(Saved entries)
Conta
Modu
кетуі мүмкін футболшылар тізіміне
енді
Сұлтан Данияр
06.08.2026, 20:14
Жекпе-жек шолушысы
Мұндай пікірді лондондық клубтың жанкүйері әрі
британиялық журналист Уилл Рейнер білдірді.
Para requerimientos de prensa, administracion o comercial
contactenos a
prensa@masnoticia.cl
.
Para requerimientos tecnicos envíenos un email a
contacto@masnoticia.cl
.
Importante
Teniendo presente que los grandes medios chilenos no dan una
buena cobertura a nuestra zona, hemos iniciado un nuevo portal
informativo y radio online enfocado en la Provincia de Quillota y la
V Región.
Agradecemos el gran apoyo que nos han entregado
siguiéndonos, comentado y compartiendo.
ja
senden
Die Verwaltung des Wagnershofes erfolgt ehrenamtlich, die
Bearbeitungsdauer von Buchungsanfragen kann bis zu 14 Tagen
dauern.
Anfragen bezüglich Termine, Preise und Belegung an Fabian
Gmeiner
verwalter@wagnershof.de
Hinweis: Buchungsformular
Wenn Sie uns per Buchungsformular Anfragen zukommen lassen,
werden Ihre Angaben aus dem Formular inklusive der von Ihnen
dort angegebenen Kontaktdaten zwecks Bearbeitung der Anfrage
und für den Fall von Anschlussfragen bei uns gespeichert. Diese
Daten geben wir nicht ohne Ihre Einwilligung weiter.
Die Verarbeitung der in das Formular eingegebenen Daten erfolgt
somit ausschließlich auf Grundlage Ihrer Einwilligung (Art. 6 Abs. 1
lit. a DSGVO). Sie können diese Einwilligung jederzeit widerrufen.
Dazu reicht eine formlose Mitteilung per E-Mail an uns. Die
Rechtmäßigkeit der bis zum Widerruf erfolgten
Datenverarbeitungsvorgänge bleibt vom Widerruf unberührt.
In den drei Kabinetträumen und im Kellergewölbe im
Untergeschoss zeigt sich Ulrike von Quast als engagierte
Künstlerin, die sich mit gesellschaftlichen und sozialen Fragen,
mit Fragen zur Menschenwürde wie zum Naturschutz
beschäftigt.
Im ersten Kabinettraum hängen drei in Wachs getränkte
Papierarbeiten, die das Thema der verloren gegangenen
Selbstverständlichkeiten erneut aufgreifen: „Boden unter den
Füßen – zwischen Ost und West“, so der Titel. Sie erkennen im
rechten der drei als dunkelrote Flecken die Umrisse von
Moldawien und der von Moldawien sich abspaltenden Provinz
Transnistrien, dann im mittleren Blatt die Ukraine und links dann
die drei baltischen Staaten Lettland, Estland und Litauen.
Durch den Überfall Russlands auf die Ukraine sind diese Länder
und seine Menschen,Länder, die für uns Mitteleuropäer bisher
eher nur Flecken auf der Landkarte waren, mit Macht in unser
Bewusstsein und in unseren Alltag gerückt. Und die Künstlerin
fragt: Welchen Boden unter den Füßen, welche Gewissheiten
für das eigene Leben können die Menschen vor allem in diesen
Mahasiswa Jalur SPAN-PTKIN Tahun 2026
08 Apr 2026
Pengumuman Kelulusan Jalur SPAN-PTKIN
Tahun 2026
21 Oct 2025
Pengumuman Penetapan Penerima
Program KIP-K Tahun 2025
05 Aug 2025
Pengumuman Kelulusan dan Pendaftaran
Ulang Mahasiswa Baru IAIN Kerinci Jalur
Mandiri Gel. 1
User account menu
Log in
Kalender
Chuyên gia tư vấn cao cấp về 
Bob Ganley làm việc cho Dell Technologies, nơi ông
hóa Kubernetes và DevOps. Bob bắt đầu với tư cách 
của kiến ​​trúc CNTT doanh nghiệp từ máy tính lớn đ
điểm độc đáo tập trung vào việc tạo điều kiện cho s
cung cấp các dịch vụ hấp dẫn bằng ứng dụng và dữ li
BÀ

- **Action item**:
Read through the data above. Report each line that has the word "Para".

- **Response area**:
Para requerimientos de prensa, administracion o comercial
Para requerimientos tecnicos envíenos un email a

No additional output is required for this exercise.